■ Work request
Please state how many lines in the records that follow include "Package", with no other output.

■ Input data
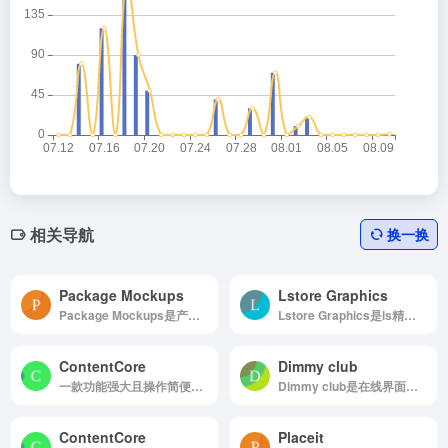
相关导航
换一换
Package Mockups
Lstore Graphics
Package Mockups是产品包装样机资源站点，高质量免费样机下载
Lstore Graphics是ls精品付费或者免费样机资源
ContentCore
Dimmy club
一款功能强大且操作简便的在线3D内容创作平台，专为设计师、营销人员、教育工作者以及内容创作者打造。无需安装任何软件，只需通过浏览器即可快速创建高质量的3D图像与视频内容。
Dimmy club是在线界面设计样机生成器
ContentCore
Placeit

■ Answer below
2